Results for Experiment 1.

A, Normalized response time was longer for horizontally oriented objects (90°) than for upright objects (0°) for set sizes 4 (purple line) and 9 (red line). B, The accuracy was higher when objects were upright than when they were horizontal. Format as in A. C, Normalized response time increased as a function of set size for upright (red line) and tilted objects (purple line). D, Difference in intercept and slope of the response time–set size function (lines shown in C) between upright and horizontal objects. Error bars represent S.E.M.

These results demonstrate that real-world visual search is faster and more accurate for upright objects than for horizontal objects, suggesting an orientation dependency in this task. In addition, we found that normalized RT scaled with set size (Figure 2C; estimate=0.129, 95%CI=[0.116,0.142], t(10029)=19.1, p=1.26×10−79), which suggests that a serial search was involved.

Internal reference frame facilitates visual search

What cognitive process might give rise to this orientation dependency in visual search? Previous studies on object recognition suggest two possibilities25,27: individual object rotation and internal reference frame transformation (Figure 3A). As discussed above, the effect of set size on RT indicates a serial search, in which individual objects are processed one at a time2. If the observer mentally rotates each object during this serial process54, we expect set size to have a larger effect on RT for tilted objects than for upright ones. In other words, each additional object adds to the total mental rotation time, resulting in a steeper slope of the RT–set size function for tilted objects (Figure 3A and B, bottom row). Note that any process that applies to individual objects necessarily predicts an orientation effect on the slope, not the intercept. For example, if orientation acts as a gain on object processing, orientation dependency should also increase with set size because of the additional process time during serial search. Alternatively, the observer may rotate an internal reference frame to align with the objects and maintain its orientation throughout the serial process25. Because reference frame transformation happens before serial search and would be constant regardless of the number of objects present, we expect the effect of object orientation to be independent of set size (Figure 3A and B, top row).

Illustrations of two possible mechanisms for orientation dependency and additional results for Experiment 1.

A, Top row, an internal reference frame is rotated to align with objects at the beginning of each trial. Bottom row, each object is mentally rotated to a familiar orientation during serial search. B, Top, reference frame transformation predicts an orientation dependency on the intercept of the RT-set size relationship, as the transformation step is independent of the number of objects. Bottom, object rotation predicts a difference in slope between upright and tilted objects, because each object requires additional time for mental rotation. C, Longer normalized response time was found for both target-absent (dashed lines) and present trials (solid lines) for set sizes 4 (dashed blue and solid red lines) and 9 (dashed purple and solid yellow lines). D, Response time varied as a function of effective set size for upright (red) and tilted objects (purple). Lines represent linear fit to the data. E, Difference in intercept and slope of the response time–effective set size functions shown in D. Error bars indicate S.E.M.
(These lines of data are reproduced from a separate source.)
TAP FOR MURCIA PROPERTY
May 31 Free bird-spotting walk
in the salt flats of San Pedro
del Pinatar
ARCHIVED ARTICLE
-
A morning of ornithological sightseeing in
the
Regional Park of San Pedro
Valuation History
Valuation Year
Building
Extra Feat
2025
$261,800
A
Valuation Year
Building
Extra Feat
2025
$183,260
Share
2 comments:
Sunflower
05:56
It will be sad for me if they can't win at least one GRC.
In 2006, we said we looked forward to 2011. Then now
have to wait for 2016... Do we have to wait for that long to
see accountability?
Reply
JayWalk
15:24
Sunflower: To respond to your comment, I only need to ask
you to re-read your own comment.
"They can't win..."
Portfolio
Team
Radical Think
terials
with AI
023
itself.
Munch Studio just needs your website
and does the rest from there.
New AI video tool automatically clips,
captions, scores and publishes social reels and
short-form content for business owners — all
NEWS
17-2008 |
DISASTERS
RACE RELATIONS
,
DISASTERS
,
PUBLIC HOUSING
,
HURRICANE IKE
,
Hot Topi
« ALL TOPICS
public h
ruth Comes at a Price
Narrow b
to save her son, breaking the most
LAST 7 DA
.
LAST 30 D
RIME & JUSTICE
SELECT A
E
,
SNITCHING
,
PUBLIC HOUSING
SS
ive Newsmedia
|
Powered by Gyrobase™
Our linear mixed-effects model showed that the interaction between object orientation and set size was not significant (estimate=-1.30×10−4, 95%CI=[−3.39×10−4, 7.91×10−5], t(10029)=-1.22, p=0.223). Furthermore, we observed a significant difference in the intercepts of the RT–set size function for upright and horizontal objects (Figure 2D; m=-0.198, 95%CI=[−0.311, −0.086], t(19)=-3.68, p=0.00159, paired t-test), but not in the slopes (Figure 2D; m=0.009, 95%CI=[−0.008, 0.0261], t(19)=1.11, p=0.281). These findings suggest an internal reference frame transformation, rather than individual object rotation.
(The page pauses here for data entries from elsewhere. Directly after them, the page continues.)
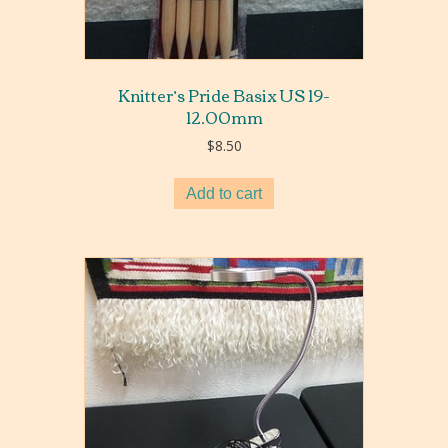
Knitter’s Pride Basix US 19-
12.00mm
$
8.50
Add to cart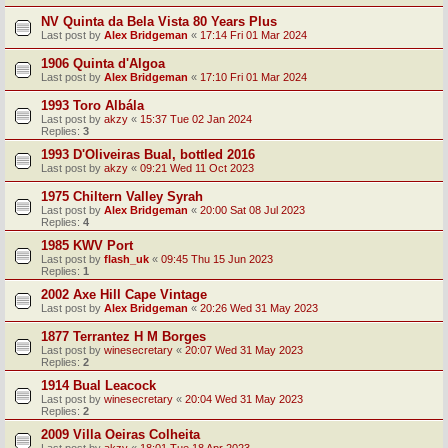
NV Quinta da Bela Vista 80 Years Plus
Last post by
Alex Bridgeman
«
17:14 Fri 01 Mar 2024
1906 Quinta d'Algoa
Last post by
Alex Bridgeman
«
17:10 Fri 01 Mar 2024
1993 Toro Albála
Last post by
akzy
«
15:37 Tue 02 Jan 2024
Replies:
3
1993 D'Oliveiras Bual, bottled 2016
Last post by
akzy
«
09:21 Wed 11 Oct 2023
1975 Chiltern Valley Syrah
Last post by
Alex Bridgeman
«
20:00 Sat 08 Jul 2023
Replies:
4
1985 KWV Port
Last post by
flash_uk
«
09:45 Thu 15 Jun 2023
Replies:
1
2002 Axe Hill Cape Vintage
Last post by
Alex Bridgeman
«
20:26 Wed 31 May 2023
1877 Terrantez H M Borges
Last post by
winesecretary
«
20:07 Wed 31 May 2023
Replies:
2
1914 Bual Leacock
Last post by
winesecretary
«
20:04 Wed 31 May 2023
Replies:
2
2009 Villa Oeiras Colheita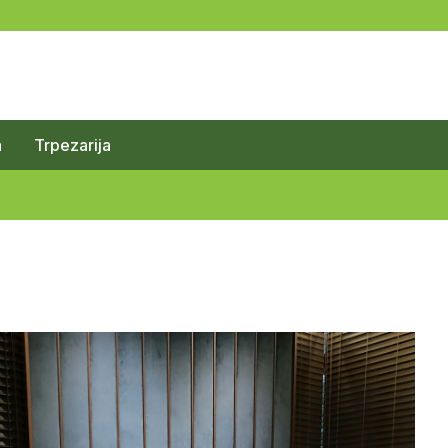
a
Trpezarija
We also observed a significant difference between target-present and target-absent trials (Figure 3C; estimate=-0.160, 95%CI=[−0.291, −0.0283], t(10029)=-2.383, p=0.0172) and a significant interaction between target presence and set size (estimate=-0.0655, 95%CI=[−0.0846, −0.0464], t(10029)=-6.730, p=1.793×10−11). Interestingly, target presence did not significantly interact with object orientation (Figure 3C; estimate=3.85×10−4, 95%CI=[−1.71×10−3, 2.48×10−3], t(10029)=0.360, p=0.719). To reconcile these observations, we computed the effective set size to better characterize the relationship between set size and target presence. In target-absent trials, an observer must process all objects in the scene before asserting the target is absent. Therefore, the effective set size equals the actual set size. On the other hand, in target-present trials, the search can end as soon as the target is found. On average, only half of the objects would be processed2. As a result, the effective set size in target-present trials is half the actual set size. This 1:2 RT ratio between target-present and target-absent trials is well-documented in serial search2,55. We hypothesized that RT increases linearly with effective set size and that object orientation affects the intercept, but not the slope, of the RT– effective set size function.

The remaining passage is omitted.